CodaKid, a Scottsdale-based computer coding and game design academy, established a second location in Chandler at TechShop. The academy features weekend computer coding classes for children between 6 and 14 years of age.
CEO and founder of CodaKid, David Dodge, explained to GetOut the creative relationship between TechShop and CodaKid. He was quick to point out his thanks to two ASU professors Brent Sebold and Fred von Graf, for connecting him with the Chandler creative space.
Initially, there was only one CodaKid location in Scottsdale. With the start of classes at the TechShop location, kids in the East Valley will have the opportunity to get further involved; not to mention it’s an easier commute for parents of the area.
“We have a ton of clients that make the drive during the week, on the weekends, for camps, classes or for Code-a-thons from Chandler,” Dodge said. “They’ve been just constantly asking when we were coming down there. I really wanted to find a great location that would fit the image of CodaKid.”
While the October classes are now full, CodaKid will offer another program in the month of November. Those already in the program may take their skills to the next level.
“Our classes are four weeks long, four consecutive Saturdays,” Dodge explained. “Once they’ve taken that, the prerequisite class, in November they will be able to take modding with explosions and special effects. We build sequentially on our program.”
To mod is to make modifications to a program’s original operating procedure. So in this instance, students are learning how to add special effects to their programs through modding. This is something past students have thoroughly enjoyed Dodge said.
In addition to the set month-long course, there is another option open to eager kids: Code-a-thons. These are classes that still have open slots on Saturdays. Parents may enjoy this as a break from 6:30-8:30 p.m. while their kids get the opportunity to learn coding.
Dodge said that CodaKid has achieved much notoriety since its inception almost a year ago. The community is taking notice and parents to teachers to computer experts have been contacting the academy to see how the can get involved.
“Ken Quartermain, from the National Science Foundation in Arizona, he’s a head-getter in tech education here in Arizona, he sends his kids to our camp and loves what we do,” he said. “This November we will be a year old. Our approach is to grow slowly with the highest emphasis on quality.”
Instructor Marshall Cannon went from Arizona State Univeristy college student to lead teacher at CodaKid. His major focused on producing video games and has used his knowledge to help students learn how to do the same.
He gave some insight into CodaKid’s expansion, but emphasized wanting to keep CodaKid within Arizona.
“This is kind of new news, we are going to be launching online classes this winter,” he said. “We are going to be focusing on really using our school partnerships as a laboratory for those online courses. Again, that will all be within the state of Arizona.”
Cannon said that in order for the younger kids to really be involved in the programming there needs to be a purpose behind the learning.
“The biggest thing I’ve learned here is that kids really do want to learn,” he said. “You just need to give them a reason to learn.
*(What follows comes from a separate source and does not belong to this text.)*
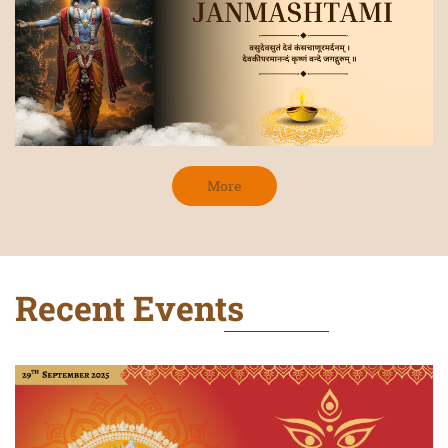
More
Recent Events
They have to have something they want to do with the information they’re being given. So in our case, kids do want to learn programming but only if they get to make their own video games. They get to actually produce something with the information they’re learning.”
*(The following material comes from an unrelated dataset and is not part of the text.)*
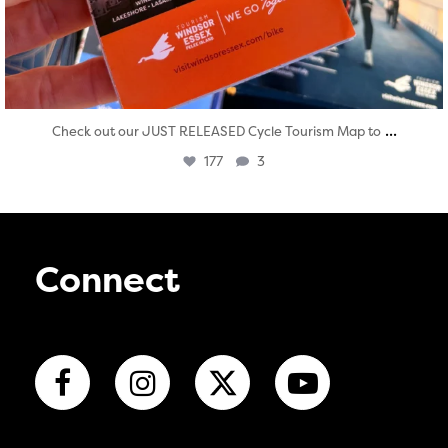
...
Check out our JUST RELEASED Cycle Tourism Map to
177
3
Connect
The teachers are also exceptional in helping the minds of the Valley’s youth. In the pool of applicants, only one out of every 15 applicants will be hired.
Parents and the community should keep their eyes out on the children who attend the academy. CodaKid wants a generation of Arizonans who show a bigger presence in the tech world. It is one of the few K-8 coding and game design academies here in the United States.
According to CodaKid’s mission statement, there will be 1 million unfilled tech jobs, so in order to turn interest toward college applications and ultimately career direction, the academy give students the tools to develop skills in computer programming, modeling, game design, and animation.
“Some people kind of give me this look like ‘come on they’re 7 years old’,” Dodge said. “I think ahead. I have a number of relationships and we’ve been so surprised by the reception we’ve gotten. We all have this hope and vision that the Phoenix Valley area becomes a very important tech hub in the United States in the future. It really takes a village to create that environment. We want to give the kids from an early age the skills to develop 21st-century skills in tomorrow’s economy.”
TechShop is located at the ASU Chandler Innovation Center, at 249 E. Chicago St. in Chandler. CodaKid classes are conducted in Room 130. Parents may register their children for November’s classes or a Code-a-thon class at codakid.com.